Results and Discussion

Elmo1 binds the Mediator complex subunit Med31

In a yeast two-hybrid screen where full-length murine Elmo1 (amino acids 1–727) (Fig. 1A) was used as bait, we unexpectedly identified Med31 as a binding partner from a 7-day mouse embryo library (Fig. 1B). The Elmo1:Med31 interaction was confirmed in mammalian cells, where Med31 coprecipitated full-length Elmo1 from lysates (Fig. 1C) under a variety of salt and detergent concentrations (Fig. S1), suggesting a stable interaction. Elmo1 binding to Med31 also occurred at endogenous levels of Med31 (Fig. S2). Further mapping of the interaction in the yeast two-hybrid system and in mammalian cells revealed that Med31 interacts with the C-terminal portion (amino acids 532–727) of Elmo1, but not the N-terminal regions (Fig. 1B and 1C). Deletion of the C-terminal 20 amino acids of Elmo1 (1–707), which contains a PxxP motif, failed to bind Med31 (Fig. 1C). Proline to alanine mutations within the PxxP motif of full-length Elmo1 (Elmo1 AxxA) abrogated the Elmo1-Med31 binding (Fig. 1D), suggesting a critical role for this PxxP motif. These observations suggested a novel and unexpected interaction between a predominantly nuclear protein Med31 and a cytoplasmic signaling protein Elmo1.

A. Schematic representation of Elmo1 protein. C-terminal PxxP (wild type) and AxxA (mutant) motifs are indicated. PH – pleckstrin homology. B. In a yeast two-hybrid assay, Med31 interacts with full length Elmo1 and the C-terminal PxxP-containing fragment of Elmo1 (532–727), but not with a PxxP-deletion mutant of Elmo1 (1–558), as determined by growth on selective (His-Leu-Trp-) and nonselective (His+Leu-Trp-) media at ten-fold serial dilutions. C. The C-terminal PxxP motif of Elmo1 is required for the interaction with Med31. The interaction in mammalian cells between GST-Med31 and Elmo1-FLAG, or the Elmo1 fragments, were analyzed by transiently expressing the indicated proteins in 293T cells, and analysis by precipitations and immunoblotting as shown. D. Mutation of the Elmo1 PxxP motif to AxxA abolishes the interaction with Med31. E. Med31 residue Y63 is required for binding to Elmo1. F. Med31:Elmo1 and Elmo1:Dock180 complexes are distinct. Epitope-tagged Med31, Elmo1 and Dock180 were transiently expressed as indicated, precipitated via epitope-tag, and immunoblotted as shown. G. Elmo1 is not part of the Med31:Med7 subcomplex. Indicated proteins were expressed and their association was determined by precipitation with the indicated tags and immunoblotting.

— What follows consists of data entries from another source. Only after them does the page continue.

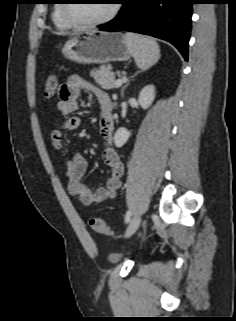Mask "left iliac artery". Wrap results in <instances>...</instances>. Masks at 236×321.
<instances>
[{"instance_id":"1","label":"left iliac artery","mask_w":236,"mask_h":321,"mask_svg":"<svg viewBox=\"0 0 236 321\" xmlns=\"http://www.w3.org/2000/svg\"><path fill=\"white\" fill-rule=\"evenodd\" d=\"M131 217V211H127L126 215H125V222L128 223Z\"/></svg>"}]
</instances>
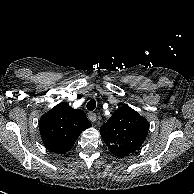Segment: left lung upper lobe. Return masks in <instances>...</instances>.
<instances>
[{"mask_svg":"<svg viewBox=\"0 0 194 194\" xmlns=\"http://www.w3.org/2000/svg\"><path fill=\"white\" fill-rule=\"evenodd\" d=\"M148 130V121L128 105H123L101 126L100 134L110 152L123 157L141 147Z\"/></svg>","mask_w":194,"mask_h":194,"instance_id":"obj_1","label":"left lung upper lobe"}]
</instances>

Elmo1 binds the same region of Med31 involved in binding to Med7

The structure of yeast Med31, co-crystallized with the N-terminal region of another Mediator subunit Med7 (Med7N), revealed that the hydroxyl groups of two evolutionarily conserved tyrosine residues in Med31 (Y33 and Y63) were in close proximity to proline rich regions of Med7N [16] (Fig. S3). To test whether Med31 may use these tyrosines to bind the PxxP motif of Elmo1, we introduced phenylalanine substitutions (Y33F or Y63F) into murine Med31. The Y33F, but not the Y63F mutant, retained the ability to coprecipitate Elmo1 (Fig. 1E). These data identified Y63 in Med31 and the PxxP motif within Elmo1 as key components of the interaction, and suggested that other proline-rich containing proteins can replace Med7N in binding to Med31.

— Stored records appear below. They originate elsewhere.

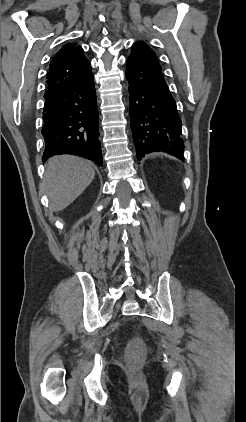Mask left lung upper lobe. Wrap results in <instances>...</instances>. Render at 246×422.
Masks as SVG:
<instances>
[{
    "instance_id": "1",
    "label": "left lung upper lobe",
    "mask_w": 246,
    "mask_h": 422,
    "mask_svg": "<svg viewBox=\"0 0 246 422\" xmlns=\"http://www.w3.org/2000/svg\"><path fill=\"white\" fill-rule=\"evenodd\" d=\"M134 45H138V46H140L141 48H143L145 51H146V53L156 62V64L161 68V66H160V64H159V62H158V60H157V57H156V54L154 53V51L147 45V44H145V43H143V42H140V43H135Z\"/></svg>"
}]
</instances>
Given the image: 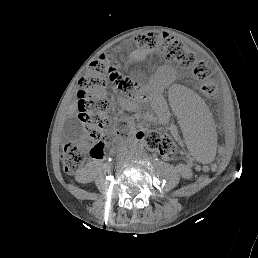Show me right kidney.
<instances>
[{"label":"right kidney","instance_id":"ca27d5eb","mask_svg":"<svg viewBox=\"0 0 258 258\" xmlns=\"http://www.w3.org/2000/svg\"><path fill=\"white\" fill-rule=\"evenodd\" d=\"M76 178H77V181L80 183H89L95 178V176H94V173L88 169V167H85L81 169V171L76 176Z\"/></svg>","mask_w":258,"mask_h":258}]
</instances>
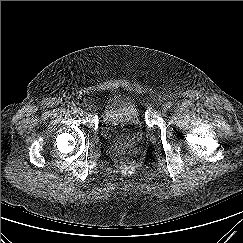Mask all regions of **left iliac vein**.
<instances>
[{
    "label": "left iliac vein",
    "mask_w": 243,
    "mask_h": 243,
    "mask_svg": "<svg viewBox=\"0 0 243 243\" xmlns=\"http://www.w3.org/2000/svg\"><path fill=\"white\" fill-rule=\"evenodd\" d=\"M161 110H162V112H166V111H167V107H166V105H162V106H161Z\"/></svg>",
    "instance_id": "left-iliac-vein-1"
}]
</instances>
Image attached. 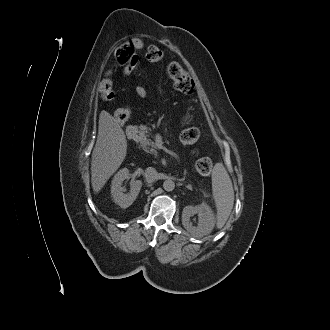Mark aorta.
<instances>
[{"label": "aorta", "instance_id": "obj_1", "mask_svg": "<svg viewBox=\"0 0 330 330\" xmlns=\"http://www.w3.org/2000/svg\"><path fill=\"white\" fill-rule=\"evenodd\" d=\"M163 188L164 190L170 192V191H173L174 188H175V183L174 181L168 179V180H165L164 183H163Z\"/></svg>", "mask_w": 330, "mask_h": 330}]
</instances>
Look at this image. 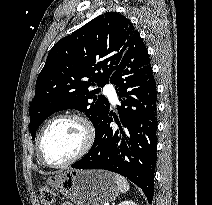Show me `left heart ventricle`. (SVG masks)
<instances>
[{
  "label": "left heart ventricle",
  "instance_id": "left-heart-ventricle-1",
  "mask_svg": "<svg viewBox=\"0 0 212 205\" xmlns=\"http://www.w3.org/2000/svg\"><path fill=\"white\" fill-rule=\"evenodd\" d=\"M84 142L81 125L74 120H60L44 134L42 152L47 161L61 163L74 156Z\"/></svg>",
  "mask_w": 212,
  "mask_h": 205
}]
</instances>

Elmo1:Med31 interaction is distinct from the Elmo1:Dock180 complex

To date, all of the functions associated with Elmo1 in mammalian and C. elegans models are mediated through its interaction with the large protein Dock180, with the Elmo1:Dock180 complex functioning as a bipartite GEF for the GTPase Rac [18]. We asked whether Med31 can be part of the Elmo1:Dock180 complex. While Elmo1 could readily associate with either Med31 or Dock180 (Fig. 1F Lanes 5,9,11 and 15), Med31 did not bind Dock180 nor was it part of the Elmo1:Dock180 complex (Fig. 1F Lanes 6,8,10,12,14 and 16). When all three proteins were coexpressed, Elmo1 appeared to favor Dock180 binding over Med31 (Fig. 1F Lanes 8, 12 & 16). These data suggest that the Elmo1:Med31 complex is distinct from the Elmo1:Dock180 complex.

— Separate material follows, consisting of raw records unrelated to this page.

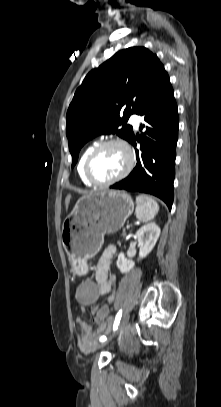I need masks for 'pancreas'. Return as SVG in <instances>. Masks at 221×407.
Here are the masks:
<instances>
[{
  "instance_id": "obj_1",
  "label": "pancreas",
  "mask_w": 221,
  "mask_h": 407,
  "mask_svg": "<svg viewBox=\"0 0 221 407\" xmlns=\"http://www.w3.org/2000/svg\"><path fill=\"white\" fill-rule=\"evenodd\" d=\"M123 236H125L126 235V233H125V231H123V234H122Z\"/></svg>"
}]
</instances>
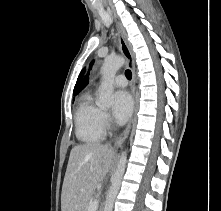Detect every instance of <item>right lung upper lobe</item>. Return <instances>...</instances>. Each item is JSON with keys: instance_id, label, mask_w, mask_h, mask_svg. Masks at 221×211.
I'll list each match as a JSON object with an SVG mask.
<instances>
[{"instance_id": "right-lung-upper-lobe-1", "label": "right lung upper lobe", "mask_w": 221, "mask_h": 211, "mask_svg": "<svg viewBox=\"0 0 221 211\" xmlns=\"http://www.w3.org/2000/svg\"><path fill=\"white\" fill-rule=\"evenodd\" d=\"M83 74H84V69L82 70V72L80 73V75L77 79L76 85L74 87V94L78 93L82 89V86H83L82 76H83Z\"/></svg>"}]
</instances>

As a corollary, we asked whether Elmo1 might associate with the Med31:Med7 subcomplex. While Med31 could associate independently with both Elmo1 (Fig. 1G Lane 5 & 9) and Med7 (Fig. 1G Lane 6 & 14), Elmo1 was not found in the same complex with Med7 when coexpressed with or without Med31 (Fig. 1G). Although qualitative, when all three proteins were overexpressed, Med31 appeared to favor binding Med7 over Elmo1 (Fig. 1G Lanes 8, 12 & 16). These data suggest that the Elmo1:Med31 complex is distinct from the Med31:Med7 complex, and by extrapolation, the larger Mediator complex.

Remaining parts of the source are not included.